[Page segmentation data]
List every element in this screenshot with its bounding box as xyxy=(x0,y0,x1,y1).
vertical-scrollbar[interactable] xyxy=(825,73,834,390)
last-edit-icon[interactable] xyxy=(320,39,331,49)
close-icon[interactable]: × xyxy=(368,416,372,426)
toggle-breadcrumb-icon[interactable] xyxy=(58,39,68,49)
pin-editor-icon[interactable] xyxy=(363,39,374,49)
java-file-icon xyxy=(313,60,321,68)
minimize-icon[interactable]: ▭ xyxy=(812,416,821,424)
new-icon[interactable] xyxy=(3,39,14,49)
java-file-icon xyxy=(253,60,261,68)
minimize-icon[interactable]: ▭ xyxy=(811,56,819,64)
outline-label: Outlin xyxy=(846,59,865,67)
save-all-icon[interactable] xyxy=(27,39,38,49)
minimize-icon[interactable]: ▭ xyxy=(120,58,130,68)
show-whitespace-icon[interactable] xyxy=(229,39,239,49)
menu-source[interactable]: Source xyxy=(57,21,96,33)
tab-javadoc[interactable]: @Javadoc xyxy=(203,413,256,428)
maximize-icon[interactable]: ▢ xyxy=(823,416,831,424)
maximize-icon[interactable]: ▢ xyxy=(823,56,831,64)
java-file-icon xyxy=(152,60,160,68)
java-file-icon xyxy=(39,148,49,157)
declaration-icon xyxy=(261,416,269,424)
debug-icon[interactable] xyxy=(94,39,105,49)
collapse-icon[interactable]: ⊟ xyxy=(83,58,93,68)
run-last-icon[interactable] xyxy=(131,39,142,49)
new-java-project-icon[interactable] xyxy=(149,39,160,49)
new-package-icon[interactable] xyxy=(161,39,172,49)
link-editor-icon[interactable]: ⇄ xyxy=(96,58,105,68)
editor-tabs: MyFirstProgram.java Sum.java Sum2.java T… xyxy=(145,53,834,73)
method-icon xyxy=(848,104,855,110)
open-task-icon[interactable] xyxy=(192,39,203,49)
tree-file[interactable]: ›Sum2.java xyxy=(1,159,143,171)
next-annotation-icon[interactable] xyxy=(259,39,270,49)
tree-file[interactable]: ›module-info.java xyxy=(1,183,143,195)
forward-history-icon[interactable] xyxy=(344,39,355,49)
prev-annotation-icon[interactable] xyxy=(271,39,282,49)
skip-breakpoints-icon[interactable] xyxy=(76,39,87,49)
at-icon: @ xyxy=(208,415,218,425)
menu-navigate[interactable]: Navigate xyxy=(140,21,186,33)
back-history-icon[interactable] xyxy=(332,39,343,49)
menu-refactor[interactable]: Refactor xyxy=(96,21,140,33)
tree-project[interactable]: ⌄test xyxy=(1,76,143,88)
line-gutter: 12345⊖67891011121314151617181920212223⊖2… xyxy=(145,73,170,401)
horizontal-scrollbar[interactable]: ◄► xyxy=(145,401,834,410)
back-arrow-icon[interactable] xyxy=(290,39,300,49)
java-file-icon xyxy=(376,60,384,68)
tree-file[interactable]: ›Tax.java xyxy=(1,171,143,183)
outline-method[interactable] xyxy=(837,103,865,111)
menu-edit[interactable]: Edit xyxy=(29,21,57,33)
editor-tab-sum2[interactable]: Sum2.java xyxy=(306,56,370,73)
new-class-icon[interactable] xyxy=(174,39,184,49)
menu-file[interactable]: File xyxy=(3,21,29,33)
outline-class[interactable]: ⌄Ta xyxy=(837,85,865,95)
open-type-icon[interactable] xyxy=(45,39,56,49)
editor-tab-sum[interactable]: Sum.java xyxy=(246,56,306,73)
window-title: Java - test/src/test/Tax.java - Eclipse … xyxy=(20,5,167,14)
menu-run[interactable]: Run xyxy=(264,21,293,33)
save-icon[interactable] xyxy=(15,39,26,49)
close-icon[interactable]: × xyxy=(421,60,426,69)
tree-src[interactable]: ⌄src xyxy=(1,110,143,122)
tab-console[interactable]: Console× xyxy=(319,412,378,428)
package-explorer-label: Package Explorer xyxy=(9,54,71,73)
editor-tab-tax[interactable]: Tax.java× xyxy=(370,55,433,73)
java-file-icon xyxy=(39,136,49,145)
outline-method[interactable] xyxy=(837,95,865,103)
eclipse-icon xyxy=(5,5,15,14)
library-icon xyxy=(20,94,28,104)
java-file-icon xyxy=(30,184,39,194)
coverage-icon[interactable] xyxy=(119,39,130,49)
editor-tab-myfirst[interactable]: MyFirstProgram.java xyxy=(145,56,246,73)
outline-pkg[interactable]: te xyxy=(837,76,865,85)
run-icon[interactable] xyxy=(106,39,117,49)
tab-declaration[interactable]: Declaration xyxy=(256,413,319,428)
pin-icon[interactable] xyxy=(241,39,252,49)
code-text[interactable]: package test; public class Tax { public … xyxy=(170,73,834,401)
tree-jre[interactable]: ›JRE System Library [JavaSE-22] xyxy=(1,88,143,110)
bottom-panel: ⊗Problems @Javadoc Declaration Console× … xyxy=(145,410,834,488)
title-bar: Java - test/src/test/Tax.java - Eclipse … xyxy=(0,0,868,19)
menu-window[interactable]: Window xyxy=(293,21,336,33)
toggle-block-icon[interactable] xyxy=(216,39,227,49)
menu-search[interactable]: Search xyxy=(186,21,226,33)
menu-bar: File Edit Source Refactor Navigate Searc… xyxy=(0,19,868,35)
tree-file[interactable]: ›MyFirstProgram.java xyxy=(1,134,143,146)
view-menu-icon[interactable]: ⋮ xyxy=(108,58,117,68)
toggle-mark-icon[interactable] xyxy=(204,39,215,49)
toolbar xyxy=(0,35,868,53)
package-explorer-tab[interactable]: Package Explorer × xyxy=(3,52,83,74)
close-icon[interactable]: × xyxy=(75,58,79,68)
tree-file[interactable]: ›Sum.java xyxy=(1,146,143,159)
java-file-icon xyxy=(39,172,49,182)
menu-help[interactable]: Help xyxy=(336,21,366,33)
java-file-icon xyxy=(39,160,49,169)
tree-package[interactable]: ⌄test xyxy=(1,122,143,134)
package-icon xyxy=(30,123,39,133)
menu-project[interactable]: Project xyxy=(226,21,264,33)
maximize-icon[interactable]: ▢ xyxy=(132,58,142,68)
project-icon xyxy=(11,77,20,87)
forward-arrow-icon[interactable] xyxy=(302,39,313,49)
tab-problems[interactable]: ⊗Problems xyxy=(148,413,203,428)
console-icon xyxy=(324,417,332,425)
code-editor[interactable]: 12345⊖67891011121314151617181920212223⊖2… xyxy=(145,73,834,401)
...
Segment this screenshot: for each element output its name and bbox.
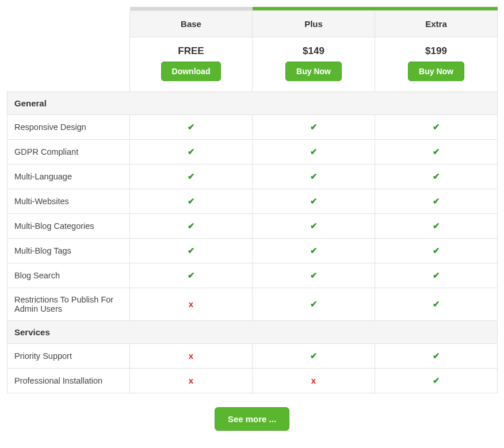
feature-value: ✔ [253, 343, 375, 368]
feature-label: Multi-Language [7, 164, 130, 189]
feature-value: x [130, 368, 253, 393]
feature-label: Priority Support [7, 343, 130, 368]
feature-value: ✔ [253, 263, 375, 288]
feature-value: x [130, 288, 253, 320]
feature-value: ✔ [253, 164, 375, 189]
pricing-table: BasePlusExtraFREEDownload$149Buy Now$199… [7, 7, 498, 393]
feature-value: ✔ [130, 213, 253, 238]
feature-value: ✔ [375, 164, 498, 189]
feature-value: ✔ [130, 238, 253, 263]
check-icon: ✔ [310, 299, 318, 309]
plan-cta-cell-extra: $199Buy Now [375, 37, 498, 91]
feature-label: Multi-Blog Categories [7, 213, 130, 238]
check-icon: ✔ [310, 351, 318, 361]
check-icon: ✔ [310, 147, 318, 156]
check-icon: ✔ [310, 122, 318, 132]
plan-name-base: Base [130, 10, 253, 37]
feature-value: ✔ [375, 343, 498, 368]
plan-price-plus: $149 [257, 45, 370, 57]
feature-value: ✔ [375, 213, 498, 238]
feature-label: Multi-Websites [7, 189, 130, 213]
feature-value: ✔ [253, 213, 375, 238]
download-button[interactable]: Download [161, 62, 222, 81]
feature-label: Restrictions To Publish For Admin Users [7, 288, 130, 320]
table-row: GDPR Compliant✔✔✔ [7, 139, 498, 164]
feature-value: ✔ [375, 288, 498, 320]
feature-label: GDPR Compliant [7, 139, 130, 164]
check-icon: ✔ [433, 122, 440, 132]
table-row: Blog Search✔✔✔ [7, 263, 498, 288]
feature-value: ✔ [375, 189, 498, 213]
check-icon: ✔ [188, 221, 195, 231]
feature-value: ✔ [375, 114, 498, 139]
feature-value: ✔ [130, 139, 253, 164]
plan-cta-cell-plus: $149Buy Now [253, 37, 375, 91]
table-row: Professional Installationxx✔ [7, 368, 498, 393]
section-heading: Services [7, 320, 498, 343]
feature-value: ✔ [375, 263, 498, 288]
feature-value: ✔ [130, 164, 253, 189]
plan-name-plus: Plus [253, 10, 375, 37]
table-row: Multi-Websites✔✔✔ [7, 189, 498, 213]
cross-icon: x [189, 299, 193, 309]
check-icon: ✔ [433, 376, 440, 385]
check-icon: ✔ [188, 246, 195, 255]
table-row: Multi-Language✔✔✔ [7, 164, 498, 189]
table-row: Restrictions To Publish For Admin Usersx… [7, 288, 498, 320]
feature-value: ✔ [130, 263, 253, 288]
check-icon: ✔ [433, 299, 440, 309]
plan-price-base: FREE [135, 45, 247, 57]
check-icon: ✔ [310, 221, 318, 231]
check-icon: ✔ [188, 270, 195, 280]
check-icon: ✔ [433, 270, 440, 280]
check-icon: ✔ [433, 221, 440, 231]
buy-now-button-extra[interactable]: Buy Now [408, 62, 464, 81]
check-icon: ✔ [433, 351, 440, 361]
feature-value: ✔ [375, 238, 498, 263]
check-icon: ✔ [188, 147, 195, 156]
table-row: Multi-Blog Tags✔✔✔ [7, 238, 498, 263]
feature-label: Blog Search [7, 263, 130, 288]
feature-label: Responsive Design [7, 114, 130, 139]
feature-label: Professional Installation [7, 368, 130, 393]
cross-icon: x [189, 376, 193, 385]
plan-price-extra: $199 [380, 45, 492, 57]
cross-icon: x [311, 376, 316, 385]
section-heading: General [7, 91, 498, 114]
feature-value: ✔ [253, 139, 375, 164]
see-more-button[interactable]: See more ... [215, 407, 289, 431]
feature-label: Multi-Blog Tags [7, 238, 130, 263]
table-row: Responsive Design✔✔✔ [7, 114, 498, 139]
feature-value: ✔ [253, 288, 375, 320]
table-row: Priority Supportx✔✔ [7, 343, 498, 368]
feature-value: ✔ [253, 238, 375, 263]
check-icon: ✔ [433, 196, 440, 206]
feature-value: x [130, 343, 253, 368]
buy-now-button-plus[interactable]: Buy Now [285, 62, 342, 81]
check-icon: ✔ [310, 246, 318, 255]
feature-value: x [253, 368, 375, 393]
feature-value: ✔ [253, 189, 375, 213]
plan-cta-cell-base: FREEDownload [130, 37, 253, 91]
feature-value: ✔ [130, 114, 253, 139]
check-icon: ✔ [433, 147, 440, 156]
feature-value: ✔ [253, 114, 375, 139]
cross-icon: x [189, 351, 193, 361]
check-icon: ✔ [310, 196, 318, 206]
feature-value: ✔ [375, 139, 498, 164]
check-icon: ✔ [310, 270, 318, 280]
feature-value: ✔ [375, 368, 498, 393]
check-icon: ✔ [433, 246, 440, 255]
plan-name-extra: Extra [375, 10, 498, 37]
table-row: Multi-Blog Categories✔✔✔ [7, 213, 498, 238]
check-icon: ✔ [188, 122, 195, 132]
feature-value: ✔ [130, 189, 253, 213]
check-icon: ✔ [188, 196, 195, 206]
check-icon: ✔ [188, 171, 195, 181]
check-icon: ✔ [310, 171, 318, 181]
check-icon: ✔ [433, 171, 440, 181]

_Problem details_
Tell how many lines of the records above contain "Javadoc", replying with the number only.

_Exercise response_
2